Students from Carnegie Mellon University, the Massachusetts Institute of Technology, The University of Pennsylvania, and Northwestern University congregated in Chicago for a 24 hour design challenge. The Shirley Ryan Ability Lab provided us with tours of their facilities and prompted the challenge. Our team of four, consisting of one student from each university, worked to address the travel needs of those who are deaf or hard of hearing, specifically focusing on "first-mile/last-mile" difficulties.
Over the 24-hour period of the challenge, we worked to each of our strengths and weaknesses, delegating roles accordingly. As a team, we learned to integrate our unique skills and background experiences to create minimum viable and medium fidelity prototypes. Our solution relied on haptic feedback for users navigating busy city streets and public transportation scenarios.
Roles I Played
Rapidly built team and assessed strengths to work effectively
Rapidly iterated under extreme circumstances
Created of minimum viable prototypes
Prototyped with a "MacGyver" mindset
Given the rapid nature of this process, the research conducted was entirely secondary in nature.
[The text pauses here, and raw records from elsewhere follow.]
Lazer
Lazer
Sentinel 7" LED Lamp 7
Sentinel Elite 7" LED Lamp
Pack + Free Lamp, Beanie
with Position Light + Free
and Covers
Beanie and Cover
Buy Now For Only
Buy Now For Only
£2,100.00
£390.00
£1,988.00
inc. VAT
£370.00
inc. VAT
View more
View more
On the evening the challenge began, we went for a one-mile walk in downtown Chicago while depriving ourselves of hearing - wearing headphones and noise cancelling ear plugs. This excursion allowed us to experience first hand some of the difficulties faced by users with hearing impairments while out in the real world.
We synthesized our experiences using sorting exercises and a series of rapid frameworks, including an input/output chart of current alerts and a journey map. Our greatest insight was that while many people use their phone as a way of navigating, looking at the phone while deaf or hard of hearing can lead to total loss of awareness of one's surroundings. We sought a means to offer navigation assistance and situational awareness to the user, without the use of distracting or attention-consuming stimuli.
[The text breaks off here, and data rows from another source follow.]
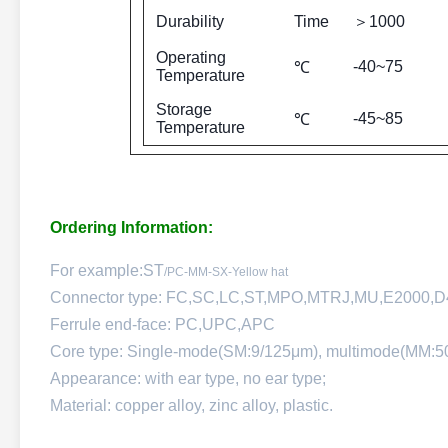
Durability
Time
＞1000
Operating
-40~75
℃
Temperature
Storage
-45~85
℃
Temperature
Ordering Information:
For example:ST
/PC-MM-SX-Yellow hat
Connector type: FC,SC,LC,ST,MPO,MTRJ,MU,E2000,
Ferrule end-face: PC,UPC,APC
Core type: Single-mode(SM:9/125μm), multimode(MM:5
Appearance: with ear type, no ear type;
Material: copper alloy, zinc alloy, plastic.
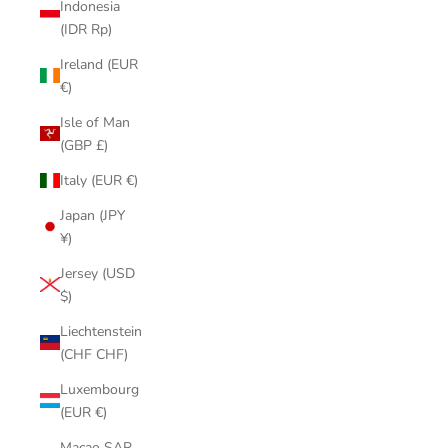
Indonesia
(IDR Rp)
Ireland (EUR
€)
Isle of Man
(GBP £)
Italy (EUR €)
Japan (JPY
¥)
Jersey (USD
$)
Liechtenstein
(CHF CHF)
Luxembourg
(EUR €)
Macao SAR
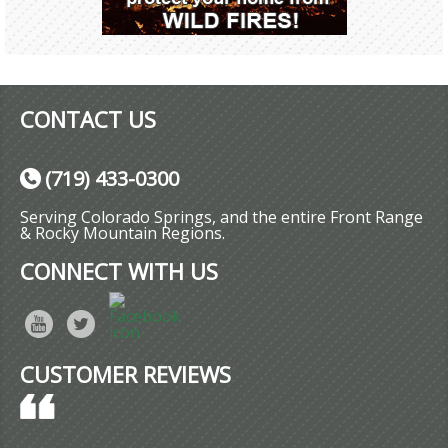
CONTACT US
(719) 433-0300
Serving Colorado Springs, and the entire Front Range
& Rocky Mountain Regions.
CONNECT WITH US
CUSTOMER REVIEWS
The design needed to be discrete, universally appealing, and difficult to lose or misplace. We wanted to make sure the device easily learnable so that users would be more likely to try it and to continue using it.
We conceptualized a prototype to test and designed a minimum viable prototype to experiment with as we walked across campus. We "MacGyvered" a vibrating mechanism using two telephones, one sending messages to generate vibrations and one attached to a team member's shoe.
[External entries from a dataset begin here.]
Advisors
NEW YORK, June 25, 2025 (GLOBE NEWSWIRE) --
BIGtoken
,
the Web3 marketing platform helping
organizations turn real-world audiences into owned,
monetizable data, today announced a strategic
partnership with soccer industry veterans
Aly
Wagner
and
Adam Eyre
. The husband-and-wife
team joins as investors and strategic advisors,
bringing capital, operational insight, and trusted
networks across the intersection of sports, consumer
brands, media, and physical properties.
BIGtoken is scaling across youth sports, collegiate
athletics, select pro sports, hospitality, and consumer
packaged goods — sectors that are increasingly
Our team member was able to distinguish between different vibration patterns and identify which foot was receiving the vibration even while walking.
By using different vibration patterns for warnings and giving directions, we were able to lead our team member on a walk around campus. For example, a double vibration on the right foot indicated to turn right in ten feet, while a long vibration indicated a "noise warning," such as approaching ambulance to be aware of. While we were testing, our team member confirmed which vibration he had gotten, indicating what navigational direction he believed he was supposed to follow or what warning he had received.
Using the information gathered during the prototype testing, we reevaluated our design and presented our concepts to a member of the Chicago Regional Transportation Authority's Travel Training Program. Following our discussion and reevaluation, we repeated the prototyping process to develop a "looks like" prototype with popsicle sticks (final image at left).
The final design from this process was a second, medium resolution prototype that resolved issues found in our previous popsicle stick model surrounding accessibility of technology and ease of access to technology charging.
Challenge mentors from each of the four schools, as well as challenge leaders from the Ability Lab raised concerns about potential implications of having to remove the device from the shoe to charge it - what if it got forgotten at home? Our team realized through this conversation that, addressing potential areas of user error could also account for users without consistent access to wall-charging devices. We put the device in the heel of the shoe, with the intent of creating a self-charing device. With every step, internal stress generated in the device by the user walking would maintain the device's charge. As a result, the heel insert would never need to be removed from the shoe, making it impossible to accidentally leave at home, assuming each pair of shoes could have its own set of the navigational device.